Slavica PAVLOV-DOLIJANOVIC1, Nebojsa PETROVIC2, Nada VUJASINOVIC STUPAR1, Nemanja DAMJANOV1, Goran RADUNOVIC1, Dragan BABIC3, Dragana SOBIC-SARANOVIC2, Vera ARTIKO2

1Institute of Rheumatology, Faculty of Medicine University of Belgrade, Belgrade, Serbia
2Center for Nuclear Medicine, Clinical Center of Serbia, Faculty of Medicine University of Belgrade, Belgrade, Serbia
3Institute for Medical Statistics and Informatics, Faculty of Medicine University of Belgrade, Belgrade, Serbia

Keywords: Capillaroscopy, systemic sclerosis, 99mTc-pertechnetate scintigraphy

Abstract

Objectives: This study aims to assess the possible relationship between 99mTc-pertechnetate hand perfusion scintigraphy (HPS) and nailfold capillaroscopy (NC) in systemic sclerosis (SSc) patients.

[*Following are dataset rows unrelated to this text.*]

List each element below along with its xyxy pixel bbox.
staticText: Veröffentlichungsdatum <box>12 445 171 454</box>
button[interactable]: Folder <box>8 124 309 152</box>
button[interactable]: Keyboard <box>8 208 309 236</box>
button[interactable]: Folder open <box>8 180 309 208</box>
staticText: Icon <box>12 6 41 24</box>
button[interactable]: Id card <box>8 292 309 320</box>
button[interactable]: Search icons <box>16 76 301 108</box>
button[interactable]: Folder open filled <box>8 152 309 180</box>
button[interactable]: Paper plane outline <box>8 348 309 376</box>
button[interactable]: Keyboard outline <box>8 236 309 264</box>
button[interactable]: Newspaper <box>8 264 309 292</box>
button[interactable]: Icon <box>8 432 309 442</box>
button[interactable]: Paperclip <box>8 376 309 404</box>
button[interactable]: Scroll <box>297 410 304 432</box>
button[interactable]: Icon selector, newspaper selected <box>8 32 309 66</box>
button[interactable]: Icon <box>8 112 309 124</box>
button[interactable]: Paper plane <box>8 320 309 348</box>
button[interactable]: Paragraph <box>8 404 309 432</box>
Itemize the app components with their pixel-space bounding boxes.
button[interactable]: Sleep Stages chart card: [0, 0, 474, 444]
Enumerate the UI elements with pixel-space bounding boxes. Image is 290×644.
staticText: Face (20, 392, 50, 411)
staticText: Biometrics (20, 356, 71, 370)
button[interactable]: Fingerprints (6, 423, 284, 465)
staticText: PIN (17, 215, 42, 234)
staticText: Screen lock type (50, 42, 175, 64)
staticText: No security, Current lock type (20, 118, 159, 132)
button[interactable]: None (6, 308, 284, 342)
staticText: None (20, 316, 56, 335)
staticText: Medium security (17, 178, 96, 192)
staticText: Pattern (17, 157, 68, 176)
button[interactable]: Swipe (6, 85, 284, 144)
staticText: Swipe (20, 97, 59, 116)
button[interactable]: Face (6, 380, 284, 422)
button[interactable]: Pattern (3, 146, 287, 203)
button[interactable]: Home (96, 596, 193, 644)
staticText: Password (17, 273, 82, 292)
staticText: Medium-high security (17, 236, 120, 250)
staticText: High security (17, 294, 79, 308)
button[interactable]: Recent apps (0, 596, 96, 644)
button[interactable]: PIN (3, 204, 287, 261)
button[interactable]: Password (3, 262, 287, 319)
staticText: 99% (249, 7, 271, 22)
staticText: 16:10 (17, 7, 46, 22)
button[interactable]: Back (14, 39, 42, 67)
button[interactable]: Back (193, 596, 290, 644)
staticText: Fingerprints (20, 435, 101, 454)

Patients and methods: The study group consisted of 25 SSc patients (6 males; 19 females; mean age 54.2±9.7 years; range, 32 to 67 years), 18 female patients with primary Raynaud's phenomenon (PRP) (mean age 47.1±9.5 years; range, 34 to 65 years) and 10 healthy individuals (3 males, 7 females; mean age 52.7±12.6 years; range, 37 to 73 years). NC and 99mTc-pertechnetate HPS were performed in all examinees. The capillaroscopic findings were classified as normal or scleroderma pattern ("early", "active", or "late"). The fingers-to-palm ratios were calculated for both blood flow (BF) and blood pool (BP) phases of the 99mTc-pertechnetate HPS.

Results: Systemic sclerosis patients showed a significantly lower BP ratio than PRP patients and healthy subjects (p=0.004). No statistically significant difference was observed between the SSc and PRP patients in respect to BF ratio. A gradual decrease of BF and BP with the severity of NC microangiopathy pattern ("early", "active" or "late") was found in SSc patients, while the differences were not statistically significant. Patients with diffuse SSc showed lower BF and higher BP than those with limited SSc, while these differences were without statistical significance. There was no significant correlation between BF or BP values and type of SSc (limited or diffuse) (p=0.77 versus p=0.54, respectively) as well as three microangiopathy patterns (p=0.22 versus p=0.54, respectively).

Conclusion: 99mTc-pertechnetate HPS improves the evaluation of vascular damage in SSc patients. There is no direct relationship between NC and 99mTc-pertechnetate HPS; however, the two methods complement each other in the assessment of microcirculation in SSc.

Introduction

Nailfold capillaroscopy (NC) is a safe and well-established technique to assess and quantify morphological capillary alterations in rheumatic diseases, particularly systemic sclerosis (SSc) and dermatomyositis.[1,2] Other noninvasive techniques for assessment and quantification of blood perfusion in SSc patients are laser Doppler flowmetry (LDF) and laser speckle contrast analysis (LASCA).[3,4] Whether the combination of all three techniques (NC, LDF, and LASCA) improves the classification of SSc, including distinguishing patients with SSc from those with primary Raynaud's phenomenon (PRP) and from healthy controls, has yet to be confirmed by the appropriate studies.[5] However, when only a single microcirculatory tool is used, NC seems to be the best discriminator.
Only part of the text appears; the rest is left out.